O artigo de dezembro de 2019 menciona que “os custos crescentes de medicamentos antineoplásicos mais recentes, que chegam a valores de 150 mil dólares por ano, representam uma barreira de alto impacto para o acesso de pacientes a tratamentos ao redor do mundo. No Brasil, por exemplo, o acesso de pacientes a tratamentos inovadores depende muito do acesso de cada indivíduo a planos e seguros privados de saúde.”
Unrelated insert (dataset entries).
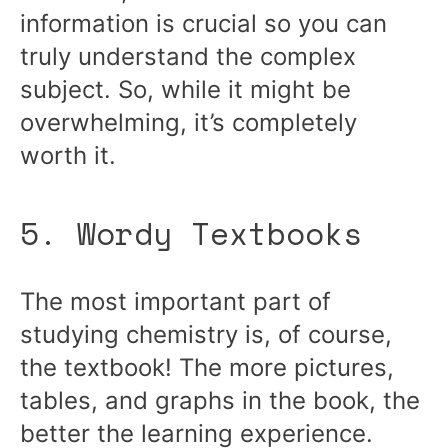
information is crucial so you can
truly understand the complex
subject. So, while it might be
overwhelming, it’s completely
worth it.
5. Wordy Textbooks
The most important part of
studying chemistry is, of course,
the textbook! The more pictures,
tables, and graphs in the book, the
better the learning experience.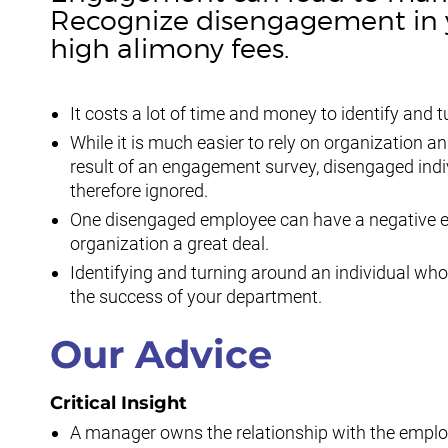
Recognize disengagement in y
high alimony fees.
It costs a lot of time and money to identify an
While it is much easier to rely on organization 
result of an engagement survey, disengaged indi
therefore ignored.
One disengaged employee can have a negative ef
organization a great deal.
Identifying and turning around an individual who
the success of your department.
Our Advice
Critical Insight
A manager owns the relationship with the empl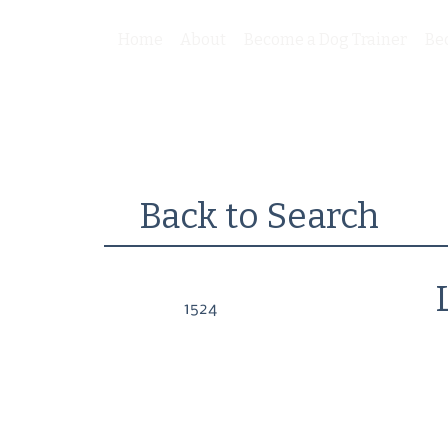
Home
About
Become a Dog Trainer
Be
Back to Search
1524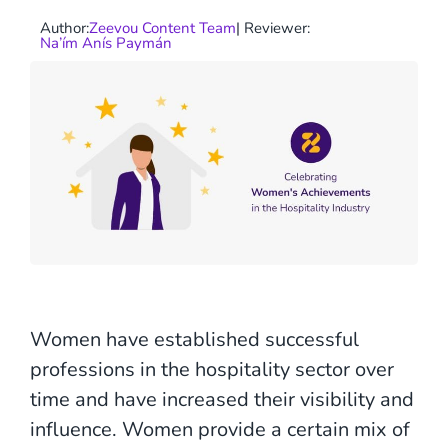
Author:
Zeevou Content Team
| Reviewer:
Na’ím Anís Paymán
Women have established successful
professions in the hospitality sector over
time and have increased their visibility and
influence. Women provide a certain mix of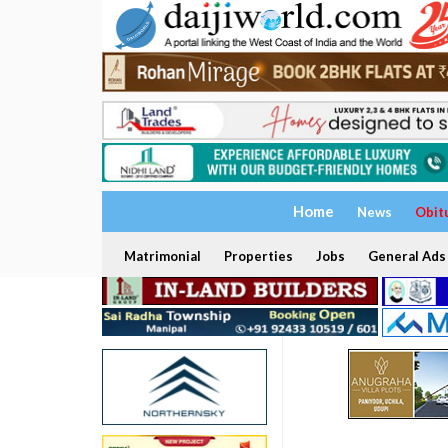
Home
News
Obit
Matrimonial
Properties
Jobs
General Ads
As pesquisas recentes do Dr. Aguiar e seu grupo apontam para a importância de ganhar mais informação sobre como essas desigualdades socioeconômicas geram padrões diferentes de acesso, e influenciam decisões farmacoeconômicas em diferentes escalas. Isso traz de volta a questão de preços uniformes frente a economias de diferentes forças. “Nós temos classes de medicamentos, como é o caso dos agentes anti-EGFR de primeira geração, que têm um custo nos Estados Unidos e outro, bastante inferior, no Brasil,” afirma o autor.

“Porém, as precificações mais recentes têm sido feitas com base nos valores já praticados em outros países, normalmente se consideram os três preços mais baixos. Com isso, você tem uma droga custando mais ou menos a mesma coisa em países de economias tão distintas quanto a brasileira e a norte-americana. Se você ajusta o preço pelo poder de compra, isso significa que o medicamento custa, proporcionalmente, muito mais para um brasileiro do que para um estadunidense”, completa ele.

O artigo cita duas possíveis alternativas ao atual esquema de precificação e incorporação, e às características deste esquema que são prejudiciais a países em desenvolvimento: as benchmark interventions e as league table interventions.

“O modelo de benchmark intervention é bastante favorável, por exemplo, para drogas indicadas para doenças raras”, explica o oncologista. E explica: “Medicamentos para este tipo de indicação dificilmente são custo-efetivos, porque o preço costuma ser muito elevado pela raridade da doença. Neste modelo, é estabelecido um novo limiar de incorporação, não mais baseado no que seria a custo-efetividade real do medicamento, mas na custo-efetividade em relação à melhor droga disponível para aquela indicação.”

Além deste esquema de intervenção, que favorece a incorporação de tudo o que for mais custo-efetivo do que uma droga de referência, existe também o modelo de league table, importante para a definição de prioridades de tratamento para uma mesma indicação. “Neste modelo, junta-se um time de especialistas, que farão um ranking das opções terapêuticas disponível para cada tipo de doença. Com base no ranking geral, no número de casos, e nos recursos financeiros disponíveis, tomam-se as decisões sobre incorporação”, detalha o Dr. Aguiar.

“Uma vez que o processo de precificação em um país depende dos preços praticados nos outros, tem-se muita dificuldade em ajustar a tomada de decisões com base no custo-efetividade de uma droga em cada realidade local”, elabora. E conclui: “A melhor ferramenta para essa tomada de decisões para os oncologistas brasileiros, na minha visão, é o modelo de league table. Ele permite que o sistema tenha mais transparência, tanto para os oncologistas quanto para gestores e pacientes.”